Apprendre par cœur l’Evangile (2)

publicat in Parole de l'Évangile pe 4 Juin 2014, 19:58

Quand on apprend par cœur l’Évangile de Marc dans son entier, nous apparaît la façon dont il est construit. L’Évangile nous relate les faits et gestes de Notre Seigneur, mais il nous raconte aussi le cheminement des disciples, qui de ‘simples pécheurs’ vont devenir ‘pécheurs d’hommes’, c’est à dire transmetteurs de la foi dans le Christ ressuscité, à la fois Dieu et Homme.

Tous les personnages de l’Évangile nous parlent de nous-mêmes ; il faut considérer que les disciples, c’est nous.

Il y a un moment charnière au milieu de l’Évangile, lorsque les disciples reconnaissent Jésus pour le Messie. (Mc 8,29), événement qui se situe précisément au centre de l’Évangile.

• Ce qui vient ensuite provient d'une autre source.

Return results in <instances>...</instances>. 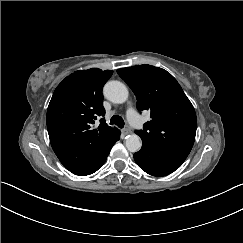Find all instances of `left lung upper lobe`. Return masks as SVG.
I'll return each instance as SVG.
<instances>
[{
  "label": "left lung upper lobe",
  "mask_w": 243,
  "mask_h": 243,
  "mask_svg": "<svg viewBox=\"0 0 243 243\" xmlns=\"http://www.w3.org/2000/svg\"><path fill=\"white\" fill-rule=\"evenodd\" d=\"M137 98L138 110H149L152 120L135 131L142 143L187 157L193 147L197 118L193 105L166 70L139 65L117 70Z\"/></svg>",
  "instance_id": "5c2ea615"
}]
</instances>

Pendant toute la 1ère moitié en effet, les disciples ont vécu l’incertitude, comme nous pouvons la vivre :

 - « Qui donc est celui-ci ? » se demandent-ils au chapitre 4 (C’est en Mc 4, 41 au moment de la 1ère traversée, ou ‘Tempête apaisée’) ;

 - Puis au chapitre 6, on nous dit que : « ils n’avaient rien compris » (Mc 6, 52) Ils ont participé à la fraction des pains (ou ‘Multiplication’) (Mc 6, 34-44) et n’ont pas repéré que nourrir les affamés comme cela, était le fait du Messie, un signe de sa messianité, prédit par les prophètes.

Voilà, ils sont incertains. Ils ont une foi chancelante. Ils ne discernent pas les signes.

Puis le Christ leur ouvre l’œil intérieur, l’œil de l’âme C’est ce qui est raconté dans l'histoire de la guérison de l’aveugle de Bethsaïda. On est alors au chapitre 8 : 8, 22-26. Et aussitôt, exactement 3 versets plus loin, ils sont devenus capables de reconnaître sa messianité : en 8, 29  Pierre dit au nom de tous : « Toi, tu es le Messie. »

Pour nous aussi, une fois que nous avons reconnu et dit comme eux : « Tu es le Messie » – c’est à dire le oint de Dieu, le Fils bien-aimé – s’ouvre la 2ème moitié de l’Évangile ; cette 2ème moitié du parcours est sombre. Elle relate d’abord l’incompréhension des disciples devant les 3 annonces de la mort-résurrection, puis les disputes avec les autorités menaçantes, le discours eschatologique effrayant, Gethsémani, l’arrestation, la Passion, la Crucifixion :

- Avant d’aborder ces moments noirs, Jésus commence par nous réconforter, par asseoir notre foi :

1) Il nous montre sa gloire divine autant que nous pouvons la supporter (Transfiguration, Mc 9, 2ss.) Oui, chacun d’entre nous, je pense, peut vivre une toute petite parcelle de cela, percevoir la divinité du Christ, chacun à sa mesure, et garder la mémoire de cette expérience dans son cœur.

2) Il nous montre sa capacité à restaurer l’homme déchu que nous sommes, celui qui se roule par terre en bavant, privé de la Présence Divine et malheureux jouet du démon. (Guérison de l’enfant qui a un souffle sans parole, ou ‘enfant épileptique’ - Mc 9, 14-29)  Cet enfant, c’est nous. Ayons confiance en la puissance du Christ, et Il la déploiera.

- A ce stade, nous sommes encore loin d’être arrivés. Comme pour les disciples, il nous reste beaucoup d’obstacles à surmonter, de renoncements à opérer, de passions à purifier, d’occasions à saisir pour faire preuve d’attachement et de persévérance dans l’adversité, Etc...  Pour tendre de plus en plus à se faire l’associé de l’Esprit-Saint … au service de la volonté du Père.

C’est ce que nous raconte la 2ème moitié de l’Évangile.

C’est un chemin de montée –  « Voici, nous montons vers Jérusalem », dit Jésus en amorçant la montée, (Mc 10, 33) – chemin sur lequel on avance en trébuchant …

Les erreurs et les chutes des disciples ne nous sont pas cachées. Nous pouvons nous reconnaître en elles, tout y est : volonté propre et orgueil, domination et manipulation des autres, idolâtrie à l’égard des satisfactions éphémères ... Leurs chutes nous servent à prendre conscience des nôtres, et à garder le cap vaillamment sans nous laisser décourager par ce triste spectacle ! Symétriquement s’accroît notre confiance et notre amour pour ce Maître qui à chaque pas révèle sa bonté, qui pardonne toujours, et qui pour finir prendra sur lui le péché.